It was quite a turnaround all round. Against the opposition that mean the most to Guardiola, and the club most associated with the European Cup, in a situation that seemed to sum up so much of what has gone wrong in this competition for the Catalan, he may well have produced a victory that means the most.
That’s how significant this 2-1 comeback against Real Madrid felt. It was a night of realisation, and some reckoning. This was the first time Madrid had failed to win – let alone lost – a Champions League knockout first leg since 2013. It also felt like Guardiola’s first big away win in Europe since, well, his last one here in 2011.
Will that be the prelude to something as great? This did have the feel of a significant night precisely because of the turnaround. The feel of that mental block being broken was meanwhile made all the starker by the fact it was Madrid that went into meltdown, especially with Sergio Ramos’ late red card.
City, by contrast, displayed supreme resilience through a series of setbacks. There was first of all the unfortunate Aymeric Laporte injury. There was then even more anxiety at the back, as illustrated by the error that led to Isco’s opening goal. Most of all, though, there was the way this seemed to be setting up the same old story: a questionable Guardiola approach needlessly complicating an away game. City played through all of that, to just play through Madrid.
The peerless De Bruyne, of course, was central to that. It did make a difference, however, that he was actually moved to the centre. It was in that sense as if this game represented a realisation for Guardiola’s side as a whole. They realised they were just better than this pedestrian Madrid, who seem so lacking in any kind of greater idea.
This is compounded by the fact Zidane himself doesn’t think too much about the opposition. Those close to the Real Madrid dressing room say it usually only amounts to “15 minutes” ahead of big games. In other words, he doesn’t go into anything like the detail Guardiola does. Madrid generally just trust themselves regardless of the opposition.
That made Guardiola’s usual attempt to quadruple or quintuple bluff the opposition all the more curious. You can’t play poker against someone playing solitaire. This opposition just aren’t looking at it like you. And, for much of the first half, that meant City didn’t really look like City. They were barely on the ball, ceding up to 70 per cent of possession to Madrid. When they had it, Bernardo Silva and De Bruyne were being deployed in curious false-nine positions.
The whole set-up had the effect of slowing the game down, but they weren’t alone in that. Madrid’s big games this season have all been low scoring, never going above a goal. They don’t have the same firepower any more, especially with Eden Hazard out.
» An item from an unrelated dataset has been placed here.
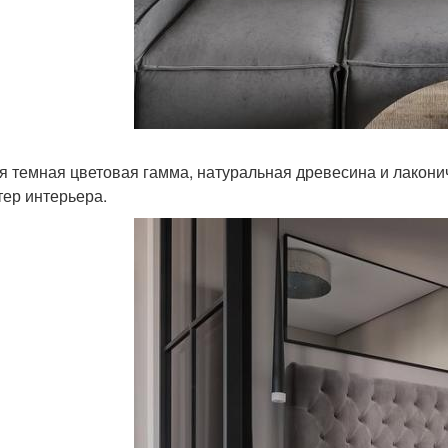
я темная цветовая гамма, натуральная древесина и лакон
тер интерьера.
It does feel telling that a previous member of the supporting cast, in Karim Benzema, is now the main event and main scoring threat. His 30th-minute header was parried by Ederson, with Vinicius Junior fluffing the follow-up. They were there to be got at. It just took a while for City to get this.
It was often as if City needed to bring it back to basics a bit, and just look to play through Madrid more. It was thereby no coincidence they looked so much better when De Bruyne decided to drop deeper and drive through the middle. It was the source of City’s best moves.
Alongside him, Riyad Mahrez was having the most Riyad Mahrez of games, often brilliant and frustrating in the same passage of control. He took Ferland Mendy out of the game with one audacious twist, only to then shoot wide with the feeblest of efforts.
If that was typical Mahrez, it was also a fitting prelude to typical City 2019-20. Their best spell was the set-up for one of their worst moments, and a Madrid goal. Nicolas Otamendi lost it, Kyle Walker tried to take too much out of it, and Vinicius just took it off him to play in Isco.
It was a horror show, but also appeared an inevitable progression of the anxiety that was gripping that backline without Laporte. The die had been cast in another way, though. City had realised they were the better side. They went back to a more natural approach, and naturally began to boss the game.
De Bruyne did that more than anyone. He set up Gabriel Jesus’ equaliser, before scoring the penalty that gives City such an advantage. It was just reward. They had been the much better team. It just took them a while to realise that.